Ninomiya (Yu Yokoyama), a classic slacker, makes ends meet by acting as a kind of liaison officer between the normal world and the yakuza one. His contact, Kuwahara (Kuranosuke Sasaki), is a scary looking guy but as yakuza go not so bad to work with. Following the government’s organised crime crackdown, Ninomiya finds himself at more of a loose end and so when an elderly film director, Koshimizu (Isao Hashizume), comes to him and asks to meet a yakuza first hand, Ninomiya sets up a meeting. Yakuza and movies can be a dangerous mix but somehow or other Koshimizu manages to charm the pair and even gets Kuwahara’s boss, Shimada (Jun Kunimura), to invest some of his own money.

Unfortunately, this is when things start to go wrong. Koshimizu’s pretty “daughter” is really his mistress (as Kuwahara suspected) and the wily old bugger has taken off for the casino paradise of Macao with both the beautiful woman and suitcase full of yakuza dough. Kuwahara is now in a lot of trouble and ropes in Ninomiya to help him sort it out but in their pursuit of Koshimizu they eventually find themselves caught up in a series of turf wars.

Yakuza comedies have a tendency towards unexpected darkness but Hamon’s key feature is its almost childish innocence as Ninomiya and Kuwahara go about their business with relatively few genuinely life threatening incidents. Though the pair bicker and argue with Ninomiya always secretly afraid of his big gangster buddy and Kuwahara fed up with his nerdy friend’s lack of know how, the relationship they’ve developed is an intensely co-dependent one which fully supports the slightly ironic “no me without you” message. Eventually growing into each other, Ninomiya and Kuwahara move increasingly into the other’s territory before finally re-encountering each other on more equal footing.

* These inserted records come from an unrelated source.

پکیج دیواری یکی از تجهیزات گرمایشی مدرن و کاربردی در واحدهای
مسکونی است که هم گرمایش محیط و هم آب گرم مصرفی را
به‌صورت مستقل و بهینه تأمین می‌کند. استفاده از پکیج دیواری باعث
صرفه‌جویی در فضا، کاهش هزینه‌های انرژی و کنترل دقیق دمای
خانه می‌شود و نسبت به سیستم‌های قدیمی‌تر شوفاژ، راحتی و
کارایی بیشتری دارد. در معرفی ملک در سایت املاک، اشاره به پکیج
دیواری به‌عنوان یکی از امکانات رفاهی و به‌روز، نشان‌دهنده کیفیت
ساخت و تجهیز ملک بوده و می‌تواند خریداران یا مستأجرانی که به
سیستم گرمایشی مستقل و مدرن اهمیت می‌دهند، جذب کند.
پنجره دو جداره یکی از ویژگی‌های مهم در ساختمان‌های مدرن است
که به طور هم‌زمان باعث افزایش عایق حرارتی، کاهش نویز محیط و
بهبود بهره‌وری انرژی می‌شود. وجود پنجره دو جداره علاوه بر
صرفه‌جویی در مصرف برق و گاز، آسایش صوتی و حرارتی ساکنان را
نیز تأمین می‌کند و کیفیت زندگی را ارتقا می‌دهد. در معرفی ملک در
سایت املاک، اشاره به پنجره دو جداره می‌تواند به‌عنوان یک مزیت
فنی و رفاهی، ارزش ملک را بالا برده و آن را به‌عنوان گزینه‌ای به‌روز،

These are less rabid killers than a bunch of guys caught up in a silly game. Shady film director Koshimizu turns out to be some sort of cartoon hero, perpetually making a sprightly and unexpected escape despite his advanced age while the toughened gangsters hired to keep him locked up find themselves one hostage short time after time. Ninomiya’s worried cousin Yuki (Keiko Kitagawa) keeps trying to talk him into a more ordered way of life which doesn’t involve so much hanging round with scary looking guys in suits, but Ninomiya is reluctant to leave the fringes of the underworld even if he seems afraid for much of the time. Kuwahara is a yakuza through and through, or so he thinks. This latest saga has left him in an embarrassing position with his bosses, not to mention the diplomatic incident with a rival gang, all of which threatens his underworld status and thereby essential identity.

Still, all we’re talking about here is having a little more time for solo karaoke, not being bundled into the boot of a car and driven to a remote location. Filled with movie references and slapstick humour this is a yakuza tale inspired by classic cinematic gangsters rather than their real world counterparts but it still has a few things to say about human nature in general outside of the fictional. An odd couple, Ninomiya and Kuwahara couldn’t be more different but besides the fact they don’t quite get along, they make a good team. No me without you indeed, solo stakeouts are boring, even if you do bicker and fuss the whole time it’s good to know there’s someone who’ll always come back for you (especially if you tell them not to) ready to take the wheel.


Hamon: Yakuza Boogie was screened at the 19th Udine Far East Film Festival.